Penso que estar sozinha do meio de um monte de gente é uma das formas mais genuínas de solidão. Penso e suspiro, olhando São Paulo, mais de cinco anos que moro aqui, desde que vim cheia de esperança do interior fazer faculdade de jornalismo. A vida é mesmo inevitável e acho que eu nunca ia pensar que acabaria como jornalista de economia num dos jornais mais caretas do país. Eu esperava coisas mais emocionantes, ser correspondente internacional, cobrir o caderno de cultura, fazer crítica de cinema, crítica literária, roteiro gastronômico. Nada disso. Sexta feira à noite e eu tinha acabado de fechar uma matéria sobre a alta de juros. Tudo sempre em tom fatalista. Os leitores ainda acreditam em esquerda e a gente nunca pode deixar de lado o caráter fatalista das decisões de um governo de "esquerda". O jornal careta, eu e todo mundo sabe (ou devia saber) que nem existe isso de esquerda, mas a gente tem que fingir. Aos vinte cinco anos, fingir era o que eu sabia fazer de melhor. 
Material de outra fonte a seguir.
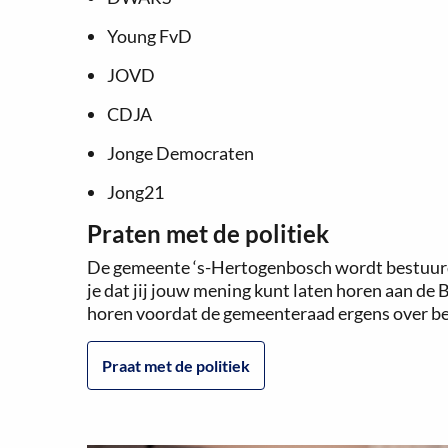
Young FvD
JOVD
CDJA
Jonge Democraten
Jong21
Praten met de politiek
De gemeente ‘s-Hertogenbosch wordt bestuurd 
je dat jij jouw mening kunt laten horen aan de 
horen voordat de gemeenteraad ergens over bes
Praat met de politiek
"Tem alguém sentado aqui?". Saco, já tinha vindo um pentelho acabar com a minha solidão. A Fernanda, a Fernanda bem que podia chamar menos homem solteiro pra essas festas. Eu que não devia ter vindo. Devia estar em casa pedindo pizza e vendo filme na tv. Mas não, quis vir. Lá vai eu me atracar de novo com um intelectual de suspensório. Podia pelo menos esse não gostar de literatura contemporânea. Prefiro os que gostam de cinema nacional. Cinema nacional é quase sempre ruim, mas a gente sempre consegue conversar sobre o eduardo coutinho, se tiver alguma sorte. Daí é melhor do que falar sobre as novas caras de literatura contemporânea. Se bem que às vezes eles querem falar daquele tal de matheus, que faz uns filmes ruins e aí eu prefiro a literatura contemporânea. "Barba ensopada de sangue". A gente vive num país em que esse é o livro mais aclamado pela crítica. E pelos intelectuais da festa da Fernanda. Virei pro lado já psicologicamente preparada pra aturar uma conversa chata sobre intelectualidades diversas, quando olho pro lado e é ele. Ele, aquele dos olhos castanhos, que pagava aposentadoria pra empregada. Ele era mais bonito de perto. Saco. Eu acho que eu podia me apaixonar por ele, se eu não evitasse ao máximo.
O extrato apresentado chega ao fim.